Another reason is that blaming everything on Fauci and the lab-leak theory diverts attention from Donald Trump’s atrocious handling of the pandemic: his attempts to dismiss it entirely, his turning over key pandemic management to his incompetent and unqualified son-in-law and his insane suggestion that people inject themselves with bleach.

By contrast, Fauci became something of a folk hero for those who, at a moment of so much fear and uncertainty, were looking for any voice of reason coming from within the Trump administration. If Trump’s critics loved Fauci, then to conservatives he had to be a villain, someone on whom they could focus all their impotent rage. Pandemic fears may have receded, but many in the GOP are determined to keep the flame of Trump victimhood alive.

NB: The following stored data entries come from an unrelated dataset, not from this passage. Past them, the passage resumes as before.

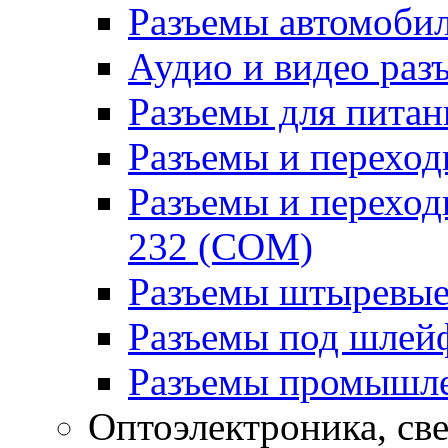
Разъемы автомоби
Аудио и видео раз
Разъемы для питан
Разъемы и переходн
Разъемы и переход
232 (COM)
Разъемы штыревые
Разъемы под шлей
Разъемы промышл
Оптоэлектроника, св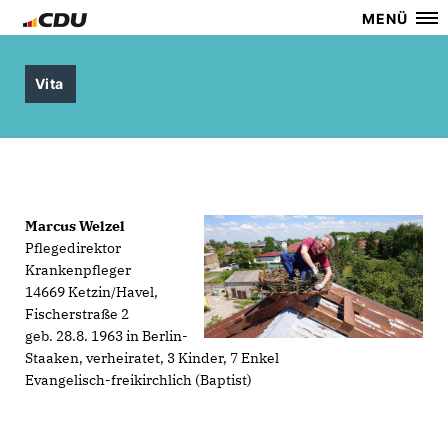
MENÜ
Vita
Marcus Welzel
Pflegedirektor
Krankenpfleger
14669 Ketzin/Havel,
Fischerstraße 2
geb. 28.8. 1963 in Berlin-
Staaken, verheiratet, 3 Kinder, 7 Enkel
Evangelisch-freikirchlich (Baptist)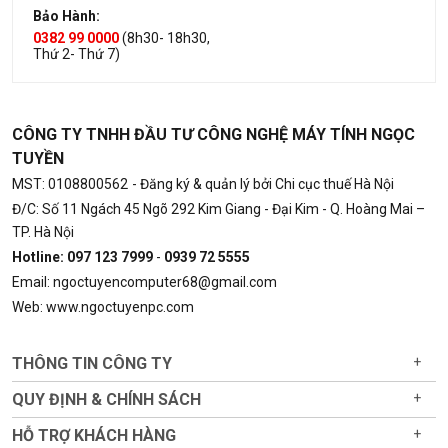
Bảo Hành:
0382 99 0000
(8h30- 18h30,
Thứ 2- Thứ 7)
CÔNG TY TNHH ĐẦU TƯ CÔNG NGHỆ MÁY TÍNH NGỌC
TUYỀN
MST: 0108800562
- Đăng ký & quản lý bởi Chi cục thuế Hà Nội
Đ/C: Số 11 Ngách 45 Ngõ 292 Kim Giang - Đại Kim - Q. Hoàng Mai –
TP. Hà Nội
Hotline: 097 123 7999
-
0939 72 5555
Email: ngoctuyencomputer68@gmail.com
Web: www.ngoctuyenpc.com
THÔNG TIN CÔNG TY
+
QUY ĐỊNH & CHÍNH SÁCH
+
HỖ TRỢ KHÁCH HÀNG
+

Monday’s hearing took place less than a week after a Michigan farmworker became the third human to contract the H5N1 bird flu virus — and the first to show respiratory symptoms suggesting increased risk to humans. In that context, responsible lawmakers holding a hearing about the pandemic would focus on what we learned in the last pandemic. Whether or not you believe the lab-leak theory, for example, we can all agree that we should have maximally robust safety protocols to prevent any dangerous virus from escaping laboratories anywhere in the world. And there are dozens more questions about pandemic preparedness, including current testing capacity, data collection and mitigation measures.

Yet the GOP members were unconcerned with preparation. To watch Republicans whip themselves into a frenzy, it seems they believe that if they can prove that Covid came from a lab, and that Fauci was at the center of a cover-up, then their ideological project would be vindicated and they’d never lose another election. And for them that’s a far greater priority than stopping the next pandemic.

The causation is entirely unclear. Even if they’re right about the lab-leak theory — and personally I have no opinion one way or the other — what would that mean? Would it show that the Republican approach to government is superior? Would it mean that Trump did a great job on the pandemic? And how many lives would it save?

At this point, I doubt even they could tell you. All they know is that there was a conspiracy at work, Anthony Fauci was running it, and we should all be mad. As far as they’re concerned, that’s enough.